Why would you even consider a relationship with a monster like this , who's going to take care of your kids when he has killed you .
Also have you thought what may happen to your kids if ss found out you were staying with a violent man , you could have them taken from you into care .
Re read your post would you encourage someone be with this man ?

Icecreamsoda99 · 27/09/2021 11:18

Get out now! That level of violence is only going to spiral, so many women end up dead at the hands of men like your husband. You wouldn't take your life before of your children, don't let this man have the chance to take it either!

politics4me · 27/09/2021 11:25

Perhaps you are not from a UK heritage that leads you to consider and ask that you 'deserve' or should be punished. Perhaps you have been subject to Gaslighting in a big way, by family?
Nobody, but No one should be attacked whatever their upbringing and you can take and must take control of yourself so that you realise this.
Lots of good suggestions in posts already.

Police, Leave.

A phrase I have seen in other posts is Disconnect. Regain yourself.
please keep talking to this thread. everyone is on your side.

VeganCheesePlease · 27/09/2021 11:26

No!!!! No you did not deserve this!!!
Please don't get back with him. He sounds dangerous.

LivMumsnet · 27/09/2021 11:31

We're just bobbing on here to say that we're so sorry to hear you're going through this, OP.

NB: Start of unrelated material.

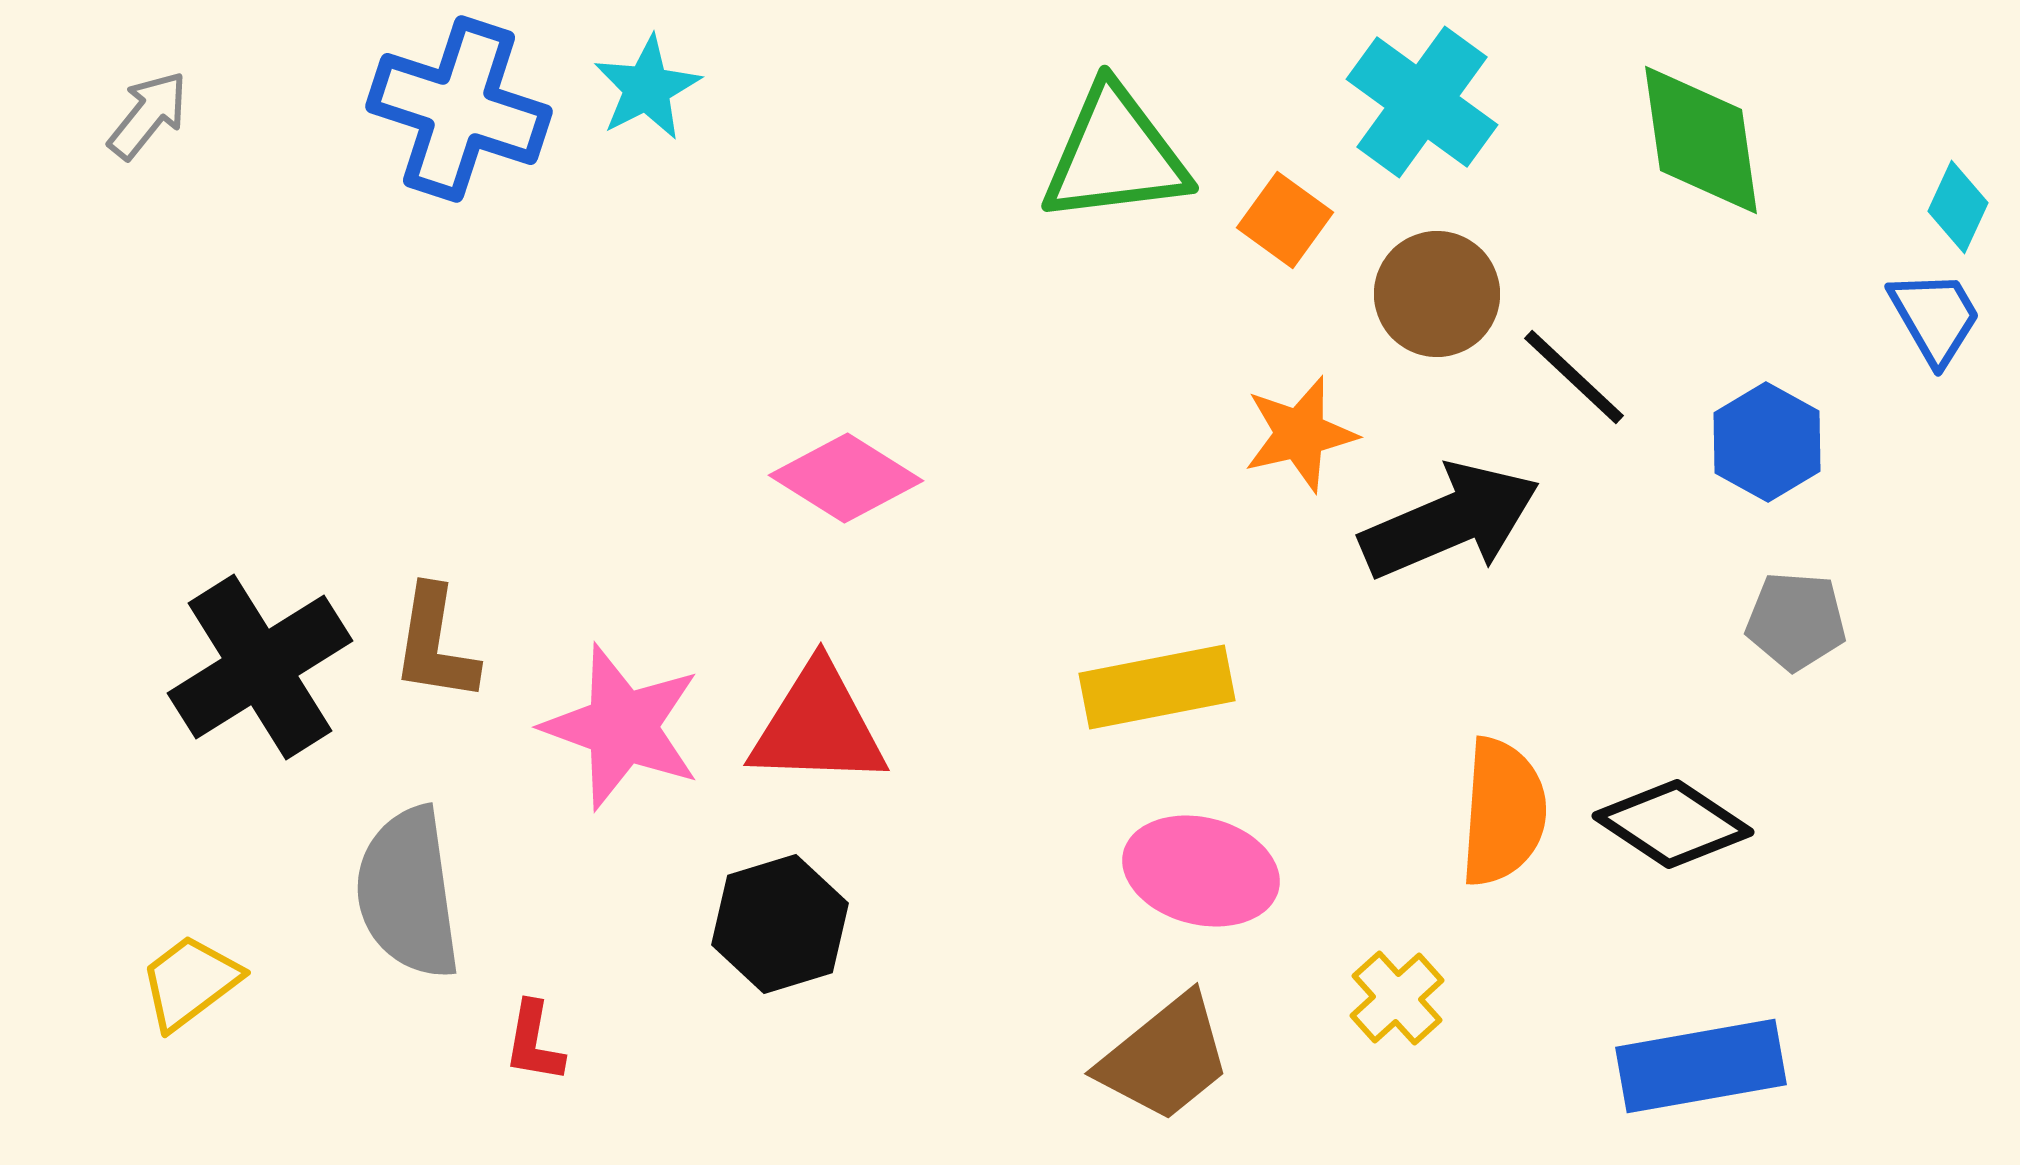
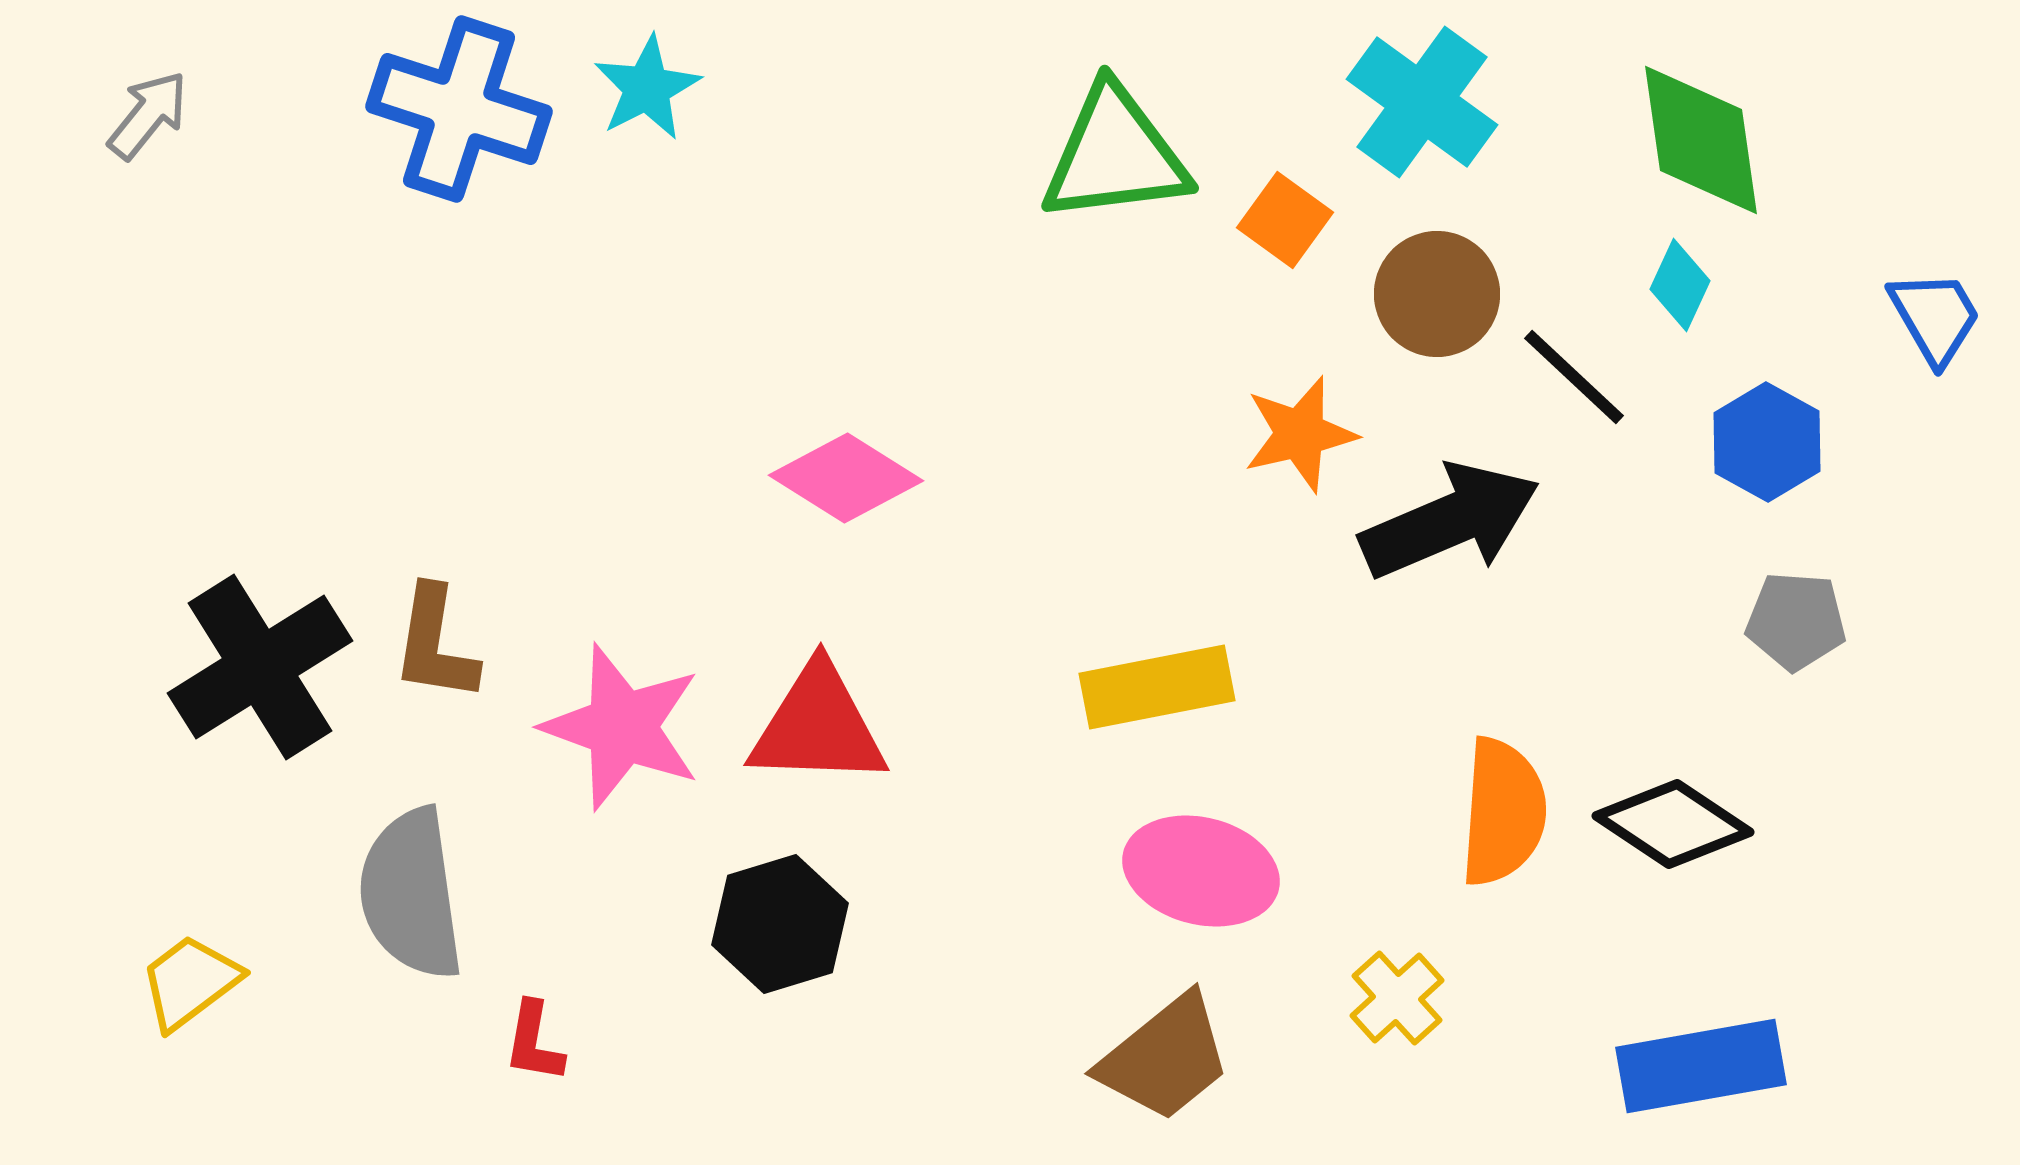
cyan diamond: moved 278 px left, 78 px down
gray semicircle: moved 3 px right, 1 px down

We hope you don't mind, but when these threads are flagged to us we like to link to our web-guides, which we hope may be helpful. Please do feel free to take a look at our [[https://www.mumsnet.com/webguide/domestic-violence Domestic
Violence]] page.

We've also moved your thread over to our Relationships topic.

Very best wishes from all at MNHQ Flowers

SafferUpNorth · 27/09/2021 11:31

As everyone else here has said,... no one EVER 'deserves' to be assaulted like this. NEVER EVER. Walk away now and don't ever be tempted back. Call Women's Aid for help if you are struggling to.

minniesdragg · 27/09/2021 11:42

Sorry OP but to him you are just an object, an object that belongs to him and he can snuff out if he feels like it. Seek help and never ever let him back into your life, you are in danger.

THIS IS NOT YOUR FAULT. He is a violent dangerous abuser who is very likely to kill you one day.